▶ **What you need to do**: In the entries below, find the line with "compter que sur" and the line with "solide et touchant". Reproduce those two lines and every line between them exactly, and nothing more.
********************
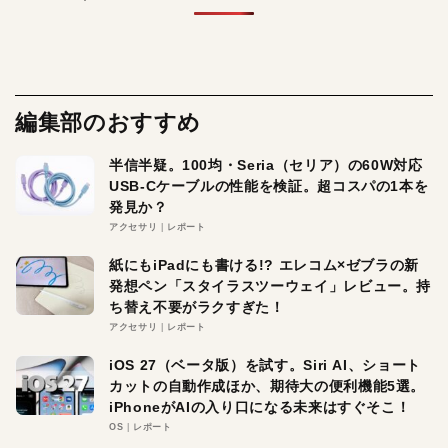
編集部のおすすめ
半信半疑。100均・Seria（セリア）の60W対応
USB-Cケーブルの性能を検証。超コスパの1本を
発見か？
アクセサリ
レポート
紙にもiPadにも書ける!? エレコム×ゼブラの新
発想ペン「スタイラスツーウェイ」レビュー。持
ち替え不要がラクすぎた！
アクセサリ
レポート
iOS 27（ベータ版）を試す。Siri AI、ショート
カットの自動作成ほか、期待大の便利機能5選。
iPhoneがAIの入り口になる未来はすぐそこ！
OS
レポート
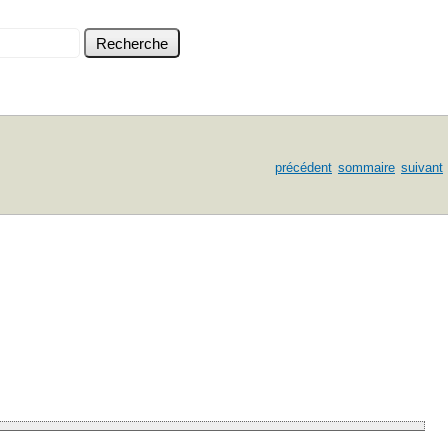
précédent
sommaire
suivant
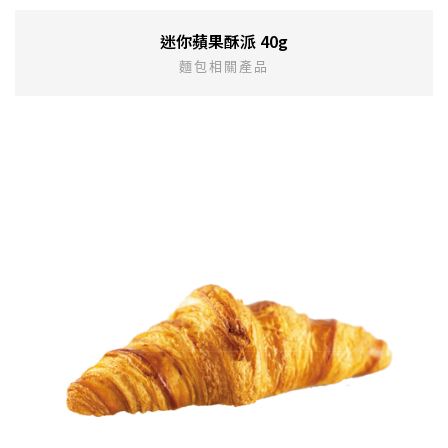
迷你蘋果酥派 40g
麵包相關產品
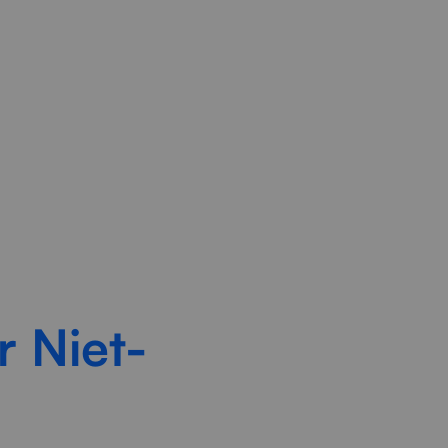
ocessen sneller, stabieler en
r Niet-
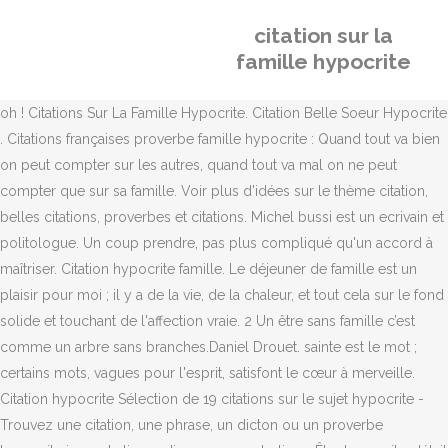
citation sur la
famille hypocrite
oh ! Citations Sur La Famille Hypocrite. Citation Belle Soeur Hypocrite
. Citations françaises proverbe famille hypocrite : Quand tout va bien
on peut compter sur les autres, quand tout va mal on ne peut
compter que sur sa famille. Voir plus d'idées sur le thème citation,
belles citations, proverbes et citations. Michel bussi est un ecrivain et
politologue. Un coup prendre, pas plus compliqué qu'un accord à
maîtriser. Citation hypocrite famille. Le déjeuner de famille est un
plaisir pour moi ; il y a de la vie, de la chaleur, et tout cela sur le fond
solide et touchant de l'affection vraie. 2 Un être sans famille c’est
comme un arbre sans branches.Daniel Drouet. sainte est le mot ;
certains mots, vagues pour l'esprit, satisfont le cœur à merveille.
Citation hypocrite Sélection de 19 citations sur le sujet hypocrite -
Trouvez une citation, une phrase, un dicton ou un proverbe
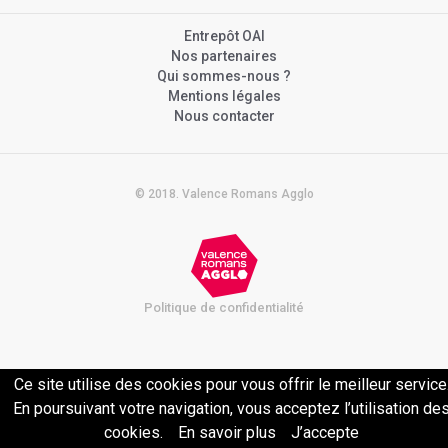
Entrepôt OAI
Nos partenaires
Qui sommes-nous ?
Mentions légales
Nous contacter
© 2018. Valence Romans Agglo
Politique de confidentialité
Ce site utilise des cookies pour vous offrir le meilleur service
En poursuivant votre navigation, vous acceptez l’utilisation de
cookies.
En savoir plus
J’accepte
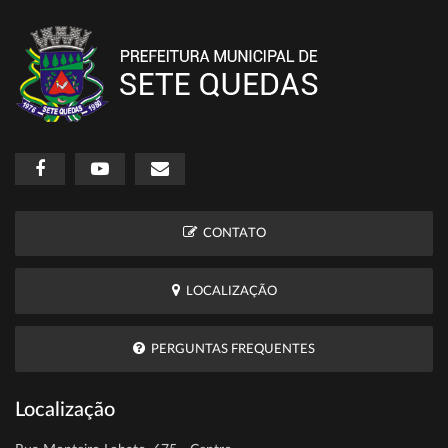
CONTATO
LOCALIZAÇÃO
PERGUNTAS FREQUENTES
Localização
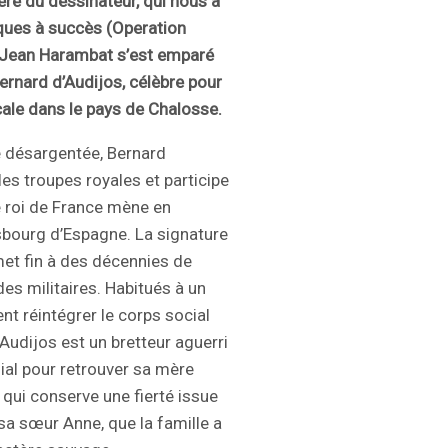
ière du dessinateur, qui nous a
riques à succès (Operation
, Jean Harambat s’est emparé
ernard d’Audijos, célèbre pour
iscale dans le pays de Chalosse.
e désargentée, Bernard
es troupes royales et participe
e roi de France mène en
sbourg d’Espagne. La signature
met fin à des décennies de
es militaires. Habitués à un
t réintégrer le corps social
Audijos est un bretteur aguerri
lial pour retrouver sa mère
qui conserve une fierté issue
 sa sœur Anne, que la famille a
********************
▶ **Exercise solution**:
compter que sur sa famille. Voir plus d'idées sur le thème citation,
belles citations, proverbes et citations. Michel bussi est un ecrivain et
politologue. Un coup prendre, pas plus compliqué qu'un accord à
maîtriser. Citation hypocrite famille. Le déjeuner de famille est un
plaisir pour moi ; il y a de la vie, de la chaleur, et tout cela sur le fond
solide et touchant de l'affection vraie. 2 Un être sans famille c’est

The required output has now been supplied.